RSP, enfants gâtés du pouvoir
Ce corps d’élites, enfants gâtés du pouvoir, qui protégeaient le ‘’Médiateur’’ de la sous-région, tandis que celui-ci pilotait en souverain incontesté, les différentes négociations qu’entrainaient les difficiles transitions au Mali, au Bénin, en Guinée, etc.
Ce qui passe aujourd’hui à Ouagadougou, où des militaires tirent en l’air pour un oui ou un non, pour dire leur colère ; font la ronde des médias pour intimider et menacer : « Si vous ne faites pas attention, la prochaine fois, nous sortirons nos griffes !» ou encore « Nous avons en avons marre du harcèlement ! »… Tout ceci est de nature à complexifier les équations de sortie de transition avec des élections exemplaires.
Des frustrations accumulées
Ces propos sont loin d’être anodins, ils sont plutôt le reflet de frustrations accumulées, des hubris subies et de remontrances inacceptées.
Ils sont à analyser à l’aune de cette autre recommandation d’International Crisis Group qui stipule : « Le RSP bénéficiait, et bénéficie toujours d’un traitement spécial fait de privilèges et de garantie qui rendent difficiles sa réforme ou sa dissolution.» Il faudra au président Kafando, qui a très peu de temps pour cela, du tact et de la poigne, pour ne point se laisser déborder sur ses ailes par des démagogues ou des opportunistes, deux espèces pouvant cliver sa vision démocratique.
Révolution confisquée
Quant à Isaac Zida, il a tout intérêt à faire entendre raison à ses vieux compères, qui ne se reconnaissent presque plus en lui, et qui selon toutes les rumeurs, aimeraient ‘’en finir avec lui’’. Mais comment ? D’où cette atmosphère délétère de complotite qui ruine les acquis de la transition. Aux yeux du peuple, désormais ‘’sa révolution est confisquée par les ‘’en haut’’ de ‘’en haut !’’

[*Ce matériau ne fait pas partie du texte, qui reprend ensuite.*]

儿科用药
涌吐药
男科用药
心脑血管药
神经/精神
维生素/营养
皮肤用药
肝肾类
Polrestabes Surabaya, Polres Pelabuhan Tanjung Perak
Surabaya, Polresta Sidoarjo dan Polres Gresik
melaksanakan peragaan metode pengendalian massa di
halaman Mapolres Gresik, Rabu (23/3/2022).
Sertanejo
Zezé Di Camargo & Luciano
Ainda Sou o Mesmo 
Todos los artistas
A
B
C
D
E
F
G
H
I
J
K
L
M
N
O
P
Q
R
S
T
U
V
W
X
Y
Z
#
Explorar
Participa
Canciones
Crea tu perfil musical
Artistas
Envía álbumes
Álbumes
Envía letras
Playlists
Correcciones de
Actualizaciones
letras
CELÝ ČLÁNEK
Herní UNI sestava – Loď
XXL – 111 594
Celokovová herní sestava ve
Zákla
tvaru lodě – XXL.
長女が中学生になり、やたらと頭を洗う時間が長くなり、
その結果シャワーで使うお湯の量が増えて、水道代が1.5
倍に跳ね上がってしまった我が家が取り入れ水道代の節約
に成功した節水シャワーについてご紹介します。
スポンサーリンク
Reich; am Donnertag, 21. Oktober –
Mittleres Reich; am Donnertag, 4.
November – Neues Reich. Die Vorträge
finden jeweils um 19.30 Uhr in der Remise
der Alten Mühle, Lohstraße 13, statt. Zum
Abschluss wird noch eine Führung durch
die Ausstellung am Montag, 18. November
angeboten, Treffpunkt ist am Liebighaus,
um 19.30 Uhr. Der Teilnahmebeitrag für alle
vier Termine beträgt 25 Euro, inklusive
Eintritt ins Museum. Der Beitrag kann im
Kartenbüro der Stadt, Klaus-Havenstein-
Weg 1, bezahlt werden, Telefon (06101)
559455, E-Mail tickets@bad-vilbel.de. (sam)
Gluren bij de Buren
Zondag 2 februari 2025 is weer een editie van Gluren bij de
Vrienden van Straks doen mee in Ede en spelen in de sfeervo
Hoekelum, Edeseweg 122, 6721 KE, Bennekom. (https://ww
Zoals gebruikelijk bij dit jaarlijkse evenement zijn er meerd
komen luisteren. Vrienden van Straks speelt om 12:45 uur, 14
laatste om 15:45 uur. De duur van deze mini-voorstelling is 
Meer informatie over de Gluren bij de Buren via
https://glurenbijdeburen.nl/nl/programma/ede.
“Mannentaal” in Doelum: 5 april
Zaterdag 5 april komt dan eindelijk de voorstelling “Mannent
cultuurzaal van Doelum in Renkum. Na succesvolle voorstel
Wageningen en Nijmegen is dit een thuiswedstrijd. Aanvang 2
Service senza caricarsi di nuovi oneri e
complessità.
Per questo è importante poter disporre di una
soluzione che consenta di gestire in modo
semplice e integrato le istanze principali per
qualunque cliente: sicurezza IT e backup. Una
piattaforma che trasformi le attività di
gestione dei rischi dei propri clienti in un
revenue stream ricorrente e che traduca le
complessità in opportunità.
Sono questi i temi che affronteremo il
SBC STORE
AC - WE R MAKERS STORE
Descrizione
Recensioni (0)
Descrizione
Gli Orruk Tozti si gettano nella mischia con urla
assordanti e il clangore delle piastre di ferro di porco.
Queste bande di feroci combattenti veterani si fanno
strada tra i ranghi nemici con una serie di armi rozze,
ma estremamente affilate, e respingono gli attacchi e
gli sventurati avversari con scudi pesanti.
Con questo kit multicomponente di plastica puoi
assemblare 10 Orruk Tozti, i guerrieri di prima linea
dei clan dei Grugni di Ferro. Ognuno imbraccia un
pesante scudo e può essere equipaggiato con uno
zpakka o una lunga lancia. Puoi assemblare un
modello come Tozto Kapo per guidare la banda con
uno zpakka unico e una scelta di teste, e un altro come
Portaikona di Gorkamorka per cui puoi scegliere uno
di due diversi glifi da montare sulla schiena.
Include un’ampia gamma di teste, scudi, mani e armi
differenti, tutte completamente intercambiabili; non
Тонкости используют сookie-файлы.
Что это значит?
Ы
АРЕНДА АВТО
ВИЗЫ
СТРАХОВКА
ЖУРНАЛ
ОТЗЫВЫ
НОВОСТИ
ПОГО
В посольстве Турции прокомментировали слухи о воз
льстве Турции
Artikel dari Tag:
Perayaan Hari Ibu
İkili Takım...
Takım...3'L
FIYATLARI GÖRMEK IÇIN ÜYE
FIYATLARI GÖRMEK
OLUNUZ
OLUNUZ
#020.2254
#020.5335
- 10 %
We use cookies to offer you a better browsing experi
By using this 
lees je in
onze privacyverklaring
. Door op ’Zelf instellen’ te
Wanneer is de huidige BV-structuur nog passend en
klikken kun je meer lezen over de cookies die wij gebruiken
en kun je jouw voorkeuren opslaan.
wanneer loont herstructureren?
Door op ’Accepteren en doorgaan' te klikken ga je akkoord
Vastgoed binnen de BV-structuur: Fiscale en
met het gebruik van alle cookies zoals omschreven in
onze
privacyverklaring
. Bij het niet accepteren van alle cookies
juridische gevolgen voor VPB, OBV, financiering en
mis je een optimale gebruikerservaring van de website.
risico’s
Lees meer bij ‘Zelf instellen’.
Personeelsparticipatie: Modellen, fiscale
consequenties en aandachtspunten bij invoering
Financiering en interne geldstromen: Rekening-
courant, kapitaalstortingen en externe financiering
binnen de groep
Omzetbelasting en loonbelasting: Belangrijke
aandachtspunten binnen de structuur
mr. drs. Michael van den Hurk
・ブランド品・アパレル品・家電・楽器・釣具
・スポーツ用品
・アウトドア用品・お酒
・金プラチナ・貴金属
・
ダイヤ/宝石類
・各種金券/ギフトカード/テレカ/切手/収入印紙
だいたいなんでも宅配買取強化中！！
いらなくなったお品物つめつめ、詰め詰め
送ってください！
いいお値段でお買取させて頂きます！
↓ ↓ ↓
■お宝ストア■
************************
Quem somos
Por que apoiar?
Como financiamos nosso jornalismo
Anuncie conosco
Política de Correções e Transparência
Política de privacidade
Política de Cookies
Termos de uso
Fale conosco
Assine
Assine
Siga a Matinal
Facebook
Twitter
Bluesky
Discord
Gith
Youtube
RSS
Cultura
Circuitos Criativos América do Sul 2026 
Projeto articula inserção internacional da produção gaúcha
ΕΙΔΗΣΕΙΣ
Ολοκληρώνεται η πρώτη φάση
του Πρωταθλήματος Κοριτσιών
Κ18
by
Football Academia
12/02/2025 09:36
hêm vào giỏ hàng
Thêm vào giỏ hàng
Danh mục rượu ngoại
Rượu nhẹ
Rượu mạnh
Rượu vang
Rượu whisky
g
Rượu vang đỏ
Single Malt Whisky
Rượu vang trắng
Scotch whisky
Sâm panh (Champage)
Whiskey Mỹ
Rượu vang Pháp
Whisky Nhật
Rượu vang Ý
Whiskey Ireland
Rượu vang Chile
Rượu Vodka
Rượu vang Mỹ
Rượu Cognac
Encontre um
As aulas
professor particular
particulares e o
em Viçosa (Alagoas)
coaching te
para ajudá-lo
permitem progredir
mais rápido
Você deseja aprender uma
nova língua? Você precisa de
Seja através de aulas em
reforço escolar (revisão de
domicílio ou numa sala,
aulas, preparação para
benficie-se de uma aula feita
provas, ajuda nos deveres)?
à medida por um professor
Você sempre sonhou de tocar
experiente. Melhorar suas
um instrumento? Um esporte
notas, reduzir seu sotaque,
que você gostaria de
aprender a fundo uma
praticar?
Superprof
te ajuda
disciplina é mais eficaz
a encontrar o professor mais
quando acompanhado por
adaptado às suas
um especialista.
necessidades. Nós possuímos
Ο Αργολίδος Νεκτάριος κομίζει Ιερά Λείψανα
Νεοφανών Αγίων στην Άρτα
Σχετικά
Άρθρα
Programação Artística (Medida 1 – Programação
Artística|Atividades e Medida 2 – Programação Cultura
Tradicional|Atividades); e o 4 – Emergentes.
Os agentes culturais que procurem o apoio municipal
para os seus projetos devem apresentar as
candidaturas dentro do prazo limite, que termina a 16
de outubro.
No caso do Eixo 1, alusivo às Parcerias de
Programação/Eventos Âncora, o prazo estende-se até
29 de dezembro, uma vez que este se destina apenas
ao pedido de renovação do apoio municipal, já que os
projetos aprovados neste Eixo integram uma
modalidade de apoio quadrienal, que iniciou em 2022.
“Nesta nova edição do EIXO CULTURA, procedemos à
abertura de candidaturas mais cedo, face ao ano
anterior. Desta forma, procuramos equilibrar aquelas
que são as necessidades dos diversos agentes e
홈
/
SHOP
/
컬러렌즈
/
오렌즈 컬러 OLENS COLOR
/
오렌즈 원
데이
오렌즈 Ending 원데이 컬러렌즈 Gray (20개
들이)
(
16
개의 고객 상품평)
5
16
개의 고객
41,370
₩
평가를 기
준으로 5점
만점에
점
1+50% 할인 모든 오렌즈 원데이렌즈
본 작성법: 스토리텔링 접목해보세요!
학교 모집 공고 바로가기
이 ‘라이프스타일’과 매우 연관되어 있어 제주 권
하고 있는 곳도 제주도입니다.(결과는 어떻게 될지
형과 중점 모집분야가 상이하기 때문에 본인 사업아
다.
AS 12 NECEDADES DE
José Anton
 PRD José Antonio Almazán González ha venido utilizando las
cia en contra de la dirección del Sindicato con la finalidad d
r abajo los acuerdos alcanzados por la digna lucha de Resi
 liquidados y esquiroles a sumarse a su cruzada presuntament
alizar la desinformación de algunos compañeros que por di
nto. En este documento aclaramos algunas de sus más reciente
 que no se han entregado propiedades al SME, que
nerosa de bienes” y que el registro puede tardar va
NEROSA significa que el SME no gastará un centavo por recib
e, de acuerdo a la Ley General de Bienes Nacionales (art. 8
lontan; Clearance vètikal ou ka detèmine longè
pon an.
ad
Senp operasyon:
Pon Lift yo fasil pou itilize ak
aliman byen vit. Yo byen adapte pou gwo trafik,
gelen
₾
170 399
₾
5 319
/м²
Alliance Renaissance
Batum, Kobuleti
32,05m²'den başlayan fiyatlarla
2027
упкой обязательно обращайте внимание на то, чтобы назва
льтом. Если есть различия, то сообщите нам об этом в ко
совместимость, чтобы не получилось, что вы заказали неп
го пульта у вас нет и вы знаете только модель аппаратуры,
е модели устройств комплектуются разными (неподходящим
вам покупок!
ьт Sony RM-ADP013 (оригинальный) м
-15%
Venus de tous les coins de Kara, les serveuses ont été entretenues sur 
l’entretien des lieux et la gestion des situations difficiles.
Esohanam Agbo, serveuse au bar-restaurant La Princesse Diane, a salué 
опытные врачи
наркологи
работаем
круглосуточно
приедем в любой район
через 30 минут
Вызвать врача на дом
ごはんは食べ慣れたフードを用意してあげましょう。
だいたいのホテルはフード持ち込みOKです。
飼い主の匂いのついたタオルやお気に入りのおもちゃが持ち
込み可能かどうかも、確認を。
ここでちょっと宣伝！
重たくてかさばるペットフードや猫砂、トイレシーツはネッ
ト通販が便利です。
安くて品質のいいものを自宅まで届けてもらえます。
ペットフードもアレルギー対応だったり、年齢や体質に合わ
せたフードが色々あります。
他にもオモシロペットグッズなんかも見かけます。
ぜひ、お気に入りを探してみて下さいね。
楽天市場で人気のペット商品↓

Voilà pourquoi, malgré tous les soubresauts et les mouvements d’humeur sporadiques mais significatifs, les Burkinabè, malgré le ‘’Balai citoyen’’, n’arrivent vraiment pas à ‘’débarrasser’’ leur pays de ces soldats de luxe, qui ont les moyens de déstabilisera le Faso, et de compromettre pour longtemps tous les espoirs soulevés par l’insurrection populaire des dignes héritiers de Thomas Sankara.